Scholl estaba sentado y permanecía inmutable.

– Así es -dijo.

– Si no conocía a Merriman, ¿conocía a George Osborn?

– No.

– ¿Entonces, por qué había de contratar a un hombre para matar a alguien a quien ni siquiera conoce?

– McVey, ésa es una cabronada de pregunta y usted lo sabe muy bien -intervino Goetz, a quien no le agradaba que Scholl le estuviera dando a McVey una oportunidad para seguir interrogándolo.

– Inspector McVey -dijo Scholl tranquilamente sin dirigirle ni una mirada de reojo a Goetz-. Yo no he contratado a nadie para cometer un asesinato. La idea misma es indignante.

– ¿Dónde está ese Albert Merriman? Me gustaría conocerlo -intervino Goetz.

– Ese es uno de nuestros problemas, señor Goetz. Está muerto.

– Entonces no tenemos nada más de qué hablar. Su orden de arresto no es más que una mierda, igual que usted. A eso se le llama rumores de un hombre muerto -espetó, y se incorporó-. Señor Scholl, hemos terminado aquí.

– Goetz, el problema es que… Albert Merriman fue asesinado.

– ¿Y a mí, qué?

– Yo se lo diré. El hombre que lo mató también fue contratado para ello. Y también por el señor Scholl. Se llamaba Bernhard Oven -respondió McVey, y lanzó una mirada a Scholl-. Oven pertenecía a la policía secreta de Alemania del Este antes de trabajar para usted.

– No he oído hablar de ese Bernhard Oven, inspector -objetó Scholl, con tono neutro. Encima de la chimenea, sobre el hombro de McVey, un reloj marcaba las nueve y catorce. Faltaba un minuto para que se abrieran las puertas de la galería dorada y entrara Lybarger. Para sorpresa suya, Scholl estaba realmente intrigado. El conocimiento que McVey tenía de las cosas era notable.

– Cuénteme algo de Elton Lybarger -pidió McVey, y ese cambio de marcha en las preguntas lo sorprendió.

– Es un amigo.

– Me gustaría conocerlo.

– No será posible. Ha estado enfermo.

– Sin embargo, se encuentra lo bastante bien como para dar un discurso.

– Sí, está…

– No lo entiendo. Está demasiado enfermo para hablar con un hombre pero no para dirigirse a un centenar.

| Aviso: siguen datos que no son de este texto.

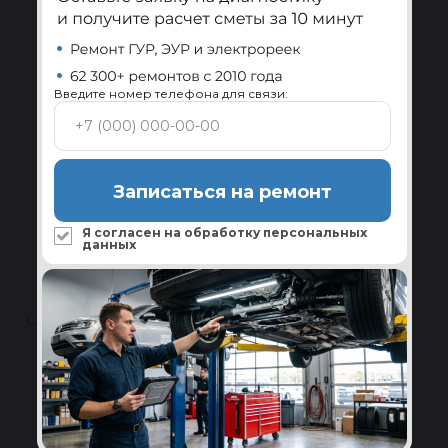
Ребилдинг-центр Reikanen
Замена всех изношенных комплектующих и
проверка на стенде перед отправкой.
Введите номер телефона для связи:
Подробнее
Сервисы по всей России
Записаться на ремонт
Установка и диагностика системы ГУР в
авторизованных сервисах-партнёрах.
Я согласен на обработку
персональных
данных
Подробнее
ОТЗЫВЫ
Полезные
4.5
★
★
★
★
★
Написать
24 отзыва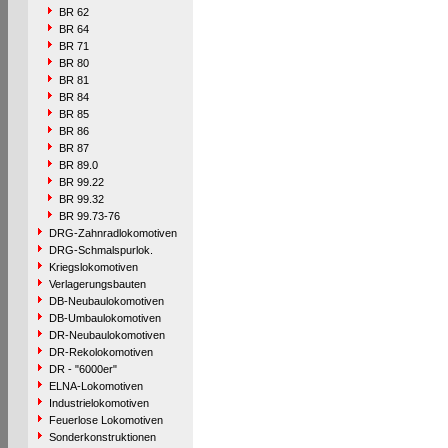
BR 62
BR 64
BR 71
BR 80
BR 81
BR 84
BR 85
BR 86
BR 87
BR 89.0
BR 99.22
BR 99.32
BR 99.73-76
DRG-Zahnradlokomotiven
DRG-Schmalspurlok.
Kriegslokomotiven
Verlagerungsbauten
DB-Neubaulokomotiven
DB-Umbaulokomotiven
DR-Neubaulokomotiven
DR-Rekolokomotiven
DR - "6000er"
ELNA-Lokomotiven
Industrielokomotiven
Feuerlose Lokomotiven
Sonderkonstruktionen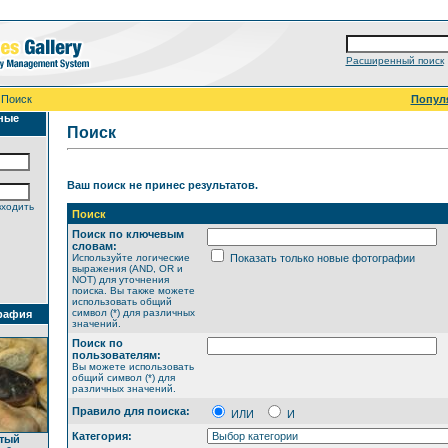
Расширенный поиск
 Поиск
Попул
ные
Поиск
Ваш поиск не принес результатов.
входить
Поиск
Поиск по ключевым
словам:
Используйте логические
Показать только новые фотографии
выражения (AND, OR и
NOT) для уточнения
поиска. Вы также можете
использовать общий
символ (*) для различных
рафия
значений.
Поиск по
пользователям:
Вы можете использовать
общий символ (*) для
различных значений.
Правило для поиска:
ИЛИ
И
Категория:
атый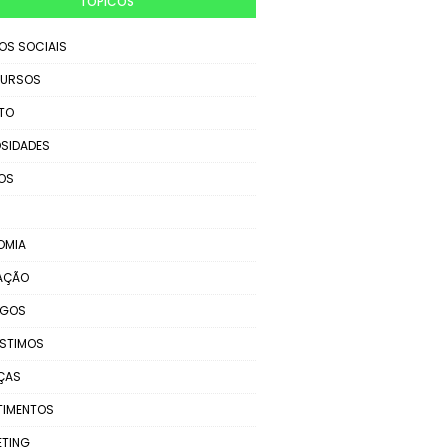
TÓPICOS
IOS SOCIAIS
URSOS
TO
SIDADES
OS
OMIA
AÇÃO
EGOS
STIMOS
ÇAS
TIMENTOS
ETING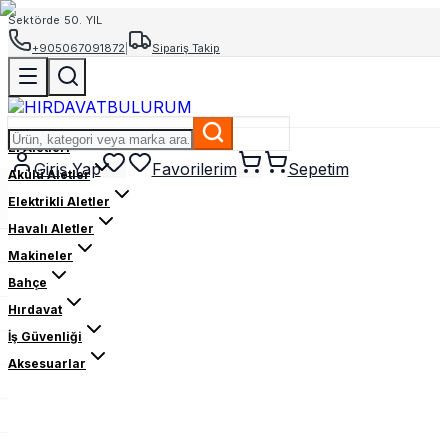
Sektörde 50. YIL
+905067091872
|
Sipariş Takip
El Aletleri
Giriş Yap
Favorilerim
Sepetim
Akülü Aletler
Elektrikli Aletler
Havalı Aletler
Makineler
Bahçe
Hırdavat
İş Güvenliği
Aksesuarlar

– Está bajo cuidado médico.

– Quiere decir, el doctor Salettl.

Goetz le lanzó una mirada a Scholl. ¿Cuánto tiempo más pensaba prestarse a aquello? ¿Qué diablos pretendía?

– Así es -respondió Scholl, y se arregló la manga izquierda de su frac con la mano derecha enseñando deliberadamente las heridas aún visibles. Luego sonrió-. Es paradójico que los dos tengamos heridas dolorosas al mismo tiempo, inspector. Las que yo tengo me las hice jugando con un gato. Es evidente que usted estuvo jugando con fuego. Los dos somos ya bastante mayores, ¿no le parece?

– Yo no estaba jugando, señor Scholl. Alguien ha intentado matarme.

– Es usted muy afortunado.

– Unos cuantos amigos míos no lo fueron tanto.

– Lo siento -pronunció Scholl, y miró a Osborn y luego nuevamente a McVey. El inspector era, sin lugar a dudas, el hombre más peligroso que había conocido. Era peligroso porque sólo le importaba la verdad y, en la persecución de ese fin, era capaz de cualquier cosa.